‘Balakot airstrikes will change Pakistan’s behaviour,’ Navy chief Sunil Lanba tells HT
Admiral Lanba also warned of the growing power of the Chinese Navy.
Indian Navy chief Admiral Sunil Lanba has claimed the Indian Air Force’s strikes in Balakot will change Pakistan’s behaviour towards India. “The Balakot airstrike, followed by the proactive forward deployment by the three services have changed the discourse and the dialogue [vis-à-vis Pakistan],” Lanba told the Hindustan Times on Monday. “In my view, that is the biggest change. It will bring a change in Pakistan’s behaviour.”
The airstrikes – described by the Indian government as a “non-military preemptive action” – were conducted on February 26, 12 days after a terror attack in the Pulwama district of Jammu and Kashmir killed 40 personnel of the Central Reserve Police Force. The Jaish-e-Mohammed group, whose leaders are based in Pakistan, claimed responsibility for the attack. Relations between India and Pakistan nosedived after the terror attack.

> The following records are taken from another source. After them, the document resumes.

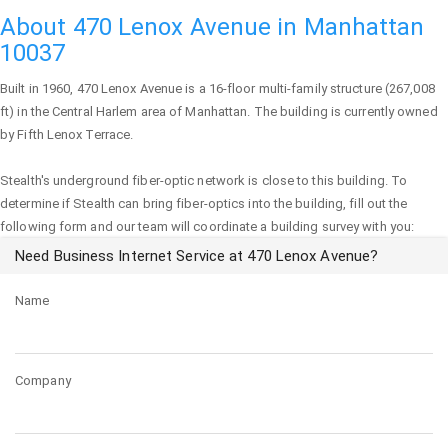
About 470 Lenox Avenue in Manhattan
10037
Built in 1960,
470 Lenox Avenue
is a 16-floor multi-family structure (267,008
ft) in the Central Harlem area of
Manhattan
. The building is currently owned
by Fifth Lenox Terrace.
Stealth's underground fiber-optic network is close to this building. To
determine if Stealth can bring fiber-optics into the building, fill out the
following form and our team will coordinate a building survey with you:
Need Business Internet Service at 470 Lenox Avenue?
Name
Company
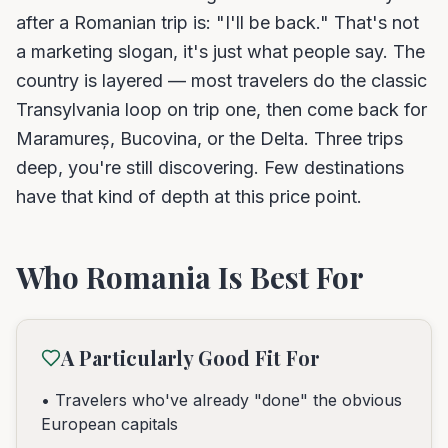
after a Romanian trip is: "I'll be back." That's not
a marketing slogan, it's just what people say. The
country is layered — most travelers do the classic
Transylvania loop on trip one, then come back for
Maramureș, Bucovina, or the Delta. Three trips
deep, you're still discovering. Few destinations
have that kind of depth at this price point.
Who Romania Is Best For
A Particularly Good Fit For
• Travelers who've already "done" the obvious
European capitals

After Pulwama, the Navy deployed its front-line assets to the north Arabian Sea for operations. For that, it had to cancel a major exercise in the Indian Ocean region. “The Navy’s posturing was aimed to ensure that the adversary did not do anything,” said Lanba. “It worked.” The admiral claimed the move put the Pakistan Navy on the back foot.
Lanba warned of the growing Chinese Naval power. He said Beijing was transforming its Navy into a blue-water force and building 10 to 12 ships on an average every year. “The Chinese Navy is there to stay in the Indian Ocean region,” he said. “They are not going away. But we have adequate force levels to look after our maritime interests.”
Lanba, who is also the chairperson of the chiefs of staff committee, will retire on May 31.
He said India would strike a deal with the United States for 24 Lockheed Martin-Sikorsky MH-60 Romeo choppers later this year. Priced at Rs 13,000 crore, these helicopters are expected to be the mainstay of the Navy in the coming decades.
Lanba said the Indian Navy might induct the Indigenous Aircraft Carrier-I by 2021, and also build the second one in a decade or so. INS Vikramaditya is the only aircraft carrier the Navy operates as of now. “There is a need for a third aircraft carrier so that two warships are always available to look after our expanding maritime interests that will only grow over time,” he added.